A helper function that samples an event for a lineage. Takes a lineage and determines the next event in that lineage’s future. Simulates the lifespan of a new descendant. Birth and death waiting times are sampled, representing how long the descendant lived. If a death event occurs first, then the lineage with the new descendant is added to the queue of currently alive, but its status is marked as inactive and will be removed at the time the lineage dies. If a birth event occurs first, then the lineage with the new descendant is added to the queue, but with its status marked as active, and further events will be sampled at the time the lineage divides.

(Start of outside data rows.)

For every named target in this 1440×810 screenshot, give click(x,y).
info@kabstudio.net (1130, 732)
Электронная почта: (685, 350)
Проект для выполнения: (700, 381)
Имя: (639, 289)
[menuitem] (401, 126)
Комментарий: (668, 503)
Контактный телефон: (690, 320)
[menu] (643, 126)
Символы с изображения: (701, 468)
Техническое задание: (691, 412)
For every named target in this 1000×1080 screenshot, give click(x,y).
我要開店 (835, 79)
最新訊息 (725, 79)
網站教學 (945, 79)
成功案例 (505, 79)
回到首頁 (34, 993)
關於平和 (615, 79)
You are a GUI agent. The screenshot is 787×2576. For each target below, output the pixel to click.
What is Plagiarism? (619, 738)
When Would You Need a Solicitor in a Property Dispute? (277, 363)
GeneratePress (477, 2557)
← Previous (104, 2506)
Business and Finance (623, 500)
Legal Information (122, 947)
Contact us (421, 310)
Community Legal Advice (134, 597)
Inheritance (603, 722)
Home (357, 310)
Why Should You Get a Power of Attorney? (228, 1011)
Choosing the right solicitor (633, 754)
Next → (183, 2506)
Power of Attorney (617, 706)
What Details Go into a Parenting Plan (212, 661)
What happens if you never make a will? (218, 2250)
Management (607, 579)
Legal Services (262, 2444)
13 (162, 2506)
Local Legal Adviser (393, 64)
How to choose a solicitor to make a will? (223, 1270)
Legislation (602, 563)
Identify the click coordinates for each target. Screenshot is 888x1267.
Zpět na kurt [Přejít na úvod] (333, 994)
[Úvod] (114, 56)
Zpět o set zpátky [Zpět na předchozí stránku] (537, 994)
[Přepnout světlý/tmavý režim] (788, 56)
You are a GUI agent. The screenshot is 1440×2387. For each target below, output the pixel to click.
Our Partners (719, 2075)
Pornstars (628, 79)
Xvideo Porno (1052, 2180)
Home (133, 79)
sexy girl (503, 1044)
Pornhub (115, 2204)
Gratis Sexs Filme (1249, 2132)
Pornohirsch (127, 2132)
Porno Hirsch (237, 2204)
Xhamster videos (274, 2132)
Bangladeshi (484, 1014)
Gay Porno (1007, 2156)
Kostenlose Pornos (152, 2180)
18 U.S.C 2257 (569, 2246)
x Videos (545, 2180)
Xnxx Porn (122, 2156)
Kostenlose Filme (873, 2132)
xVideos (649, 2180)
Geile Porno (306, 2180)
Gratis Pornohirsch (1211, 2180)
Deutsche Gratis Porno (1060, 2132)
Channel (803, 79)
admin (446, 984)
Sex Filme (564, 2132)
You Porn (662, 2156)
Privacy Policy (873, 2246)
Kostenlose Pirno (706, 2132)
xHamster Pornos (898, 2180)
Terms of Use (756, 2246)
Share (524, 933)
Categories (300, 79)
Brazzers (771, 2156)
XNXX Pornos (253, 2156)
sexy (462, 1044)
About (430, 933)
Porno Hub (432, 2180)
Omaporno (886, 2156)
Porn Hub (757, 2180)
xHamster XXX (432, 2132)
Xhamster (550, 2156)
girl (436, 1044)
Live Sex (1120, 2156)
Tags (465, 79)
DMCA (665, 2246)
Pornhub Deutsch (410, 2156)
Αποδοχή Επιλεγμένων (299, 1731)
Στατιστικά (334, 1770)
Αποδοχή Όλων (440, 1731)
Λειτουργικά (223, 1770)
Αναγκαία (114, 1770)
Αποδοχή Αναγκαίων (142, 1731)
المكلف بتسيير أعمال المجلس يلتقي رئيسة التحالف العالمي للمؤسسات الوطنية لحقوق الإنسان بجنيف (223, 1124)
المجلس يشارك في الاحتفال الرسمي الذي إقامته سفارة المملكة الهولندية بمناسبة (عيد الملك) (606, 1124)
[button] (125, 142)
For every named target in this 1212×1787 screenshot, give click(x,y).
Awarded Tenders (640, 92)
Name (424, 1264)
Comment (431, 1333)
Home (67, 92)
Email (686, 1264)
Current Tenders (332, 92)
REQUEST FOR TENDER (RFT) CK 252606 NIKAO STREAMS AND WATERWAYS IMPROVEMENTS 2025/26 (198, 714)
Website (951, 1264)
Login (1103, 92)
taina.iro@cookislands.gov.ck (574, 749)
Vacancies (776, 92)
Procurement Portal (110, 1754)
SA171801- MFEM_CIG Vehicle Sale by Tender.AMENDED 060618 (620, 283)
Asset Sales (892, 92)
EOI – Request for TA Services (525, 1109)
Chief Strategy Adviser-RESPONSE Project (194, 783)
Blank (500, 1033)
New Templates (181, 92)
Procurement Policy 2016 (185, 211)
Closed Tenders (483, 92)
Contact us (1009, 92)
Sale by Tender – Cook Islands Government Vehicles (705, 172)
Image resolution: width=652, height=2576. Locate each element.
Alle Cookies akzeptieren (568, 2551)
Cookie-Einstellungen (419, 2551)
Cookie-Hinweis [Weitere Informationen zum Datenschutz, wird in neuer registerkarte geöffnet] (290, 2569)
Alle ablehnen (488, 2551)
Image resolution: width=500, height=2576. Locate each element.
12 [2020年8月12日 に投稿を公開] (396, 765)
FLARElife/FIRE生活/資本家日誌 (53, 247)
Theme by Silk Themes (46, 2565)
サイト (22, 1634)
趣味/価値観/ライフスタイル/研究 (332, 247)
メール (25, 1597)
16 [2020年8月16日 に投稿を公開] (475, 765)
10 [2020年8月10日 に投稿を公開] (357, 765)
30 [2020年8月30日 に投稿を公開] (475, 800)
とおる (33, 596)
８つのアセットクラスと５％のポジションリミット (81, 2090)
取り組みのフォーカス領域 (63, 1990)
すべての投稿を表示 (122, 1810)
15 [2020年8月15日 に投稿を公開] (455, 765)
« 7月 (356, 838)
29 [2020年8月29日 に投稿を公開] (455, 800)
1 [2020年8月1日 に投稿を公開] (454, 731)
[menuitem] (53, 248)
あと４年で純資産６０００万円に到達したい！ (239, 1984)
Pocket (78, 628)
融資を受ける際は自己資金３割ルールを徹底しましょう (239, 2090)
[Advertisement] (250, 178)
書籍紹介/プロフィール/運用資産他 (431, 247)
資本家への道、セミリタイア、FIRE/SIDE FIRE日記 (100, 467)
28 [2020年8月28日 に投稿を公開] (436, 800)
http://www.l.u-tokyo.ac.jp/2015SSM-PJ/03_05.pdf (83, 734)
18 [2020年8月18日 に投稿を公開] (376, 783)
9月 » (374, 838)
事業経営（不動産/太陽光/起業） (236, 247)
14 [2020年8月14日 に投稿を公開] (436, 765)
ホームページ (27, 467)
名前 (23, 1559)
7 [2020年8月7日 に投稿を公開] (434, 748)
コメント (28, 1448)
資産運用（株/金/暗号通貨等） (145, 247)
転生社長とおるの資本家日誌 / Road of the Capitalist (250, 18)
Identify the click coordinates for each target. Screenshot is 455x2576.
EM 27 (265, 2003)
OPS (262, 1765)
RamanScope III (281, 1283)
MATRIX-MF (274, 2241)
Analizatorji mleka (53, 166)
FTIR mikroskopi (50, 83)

Additionally, its fitness will be updated by altering its birth rate. The descendant node is added to the tree object, with the edge weight between the current node and the descendant representing the lifespan of the descendant. In the case the descendant would live past the end of the experiment (both birth and death times exceed past the end of the experiment), then the lifespan is cut off at the experiment time and a final observed sample is added to the tree. In this case the lineage is marked as inactive as well. :param unique_id: The unique ID number to be used to name a new node

added to the tree

Parameters:
lineage Dict[str, Union[int, float]]

The current extant lineage to extend. Contains the ID of the internal node to attach the descendant to, the current birth scale parameter of the lineage, the current total lived time of the lineage, and the status of whether the lineage is still dividing

current_lineages PriorityQueue

The queue containing currently alive lineages

tree DiGraph

The tree object being constructed by the simulator representing the birth death process

names Generator

A generator providing unique names for tree nodes

observed_nodes List[str]

A list of nodes that are observed at the end of the experiment

Raises:
  • TreeSimulatorError if a negative waiting time is sampled or a

  • non-active lineage is passed in

Return type:

None

get_ecdna_array(parent_id, tree)[source]#

Generates an ecDNA array for a child given its parent and sisters.

Parameters:
parent_id str

ID of parent in the generated tree.

tree DiGraph

The in-progress tree.

Return type:

array

Returns:

Numpy array corresponding to the ecDNA copy numbers for the child.

populate_tree_from_simulation(tree, observed_nodes)[source]#

Populates tree with appropriate meta data.

Parameters:
tree DiGraph

The tree simulated with ecDNA and fitness values populated as attributes.

observed_nodes List[str]

The observed leaves of the tree.

Return type:

CassiopeiaTree

Returns:

A CassiopeiaTree with relevant node attributes filled in.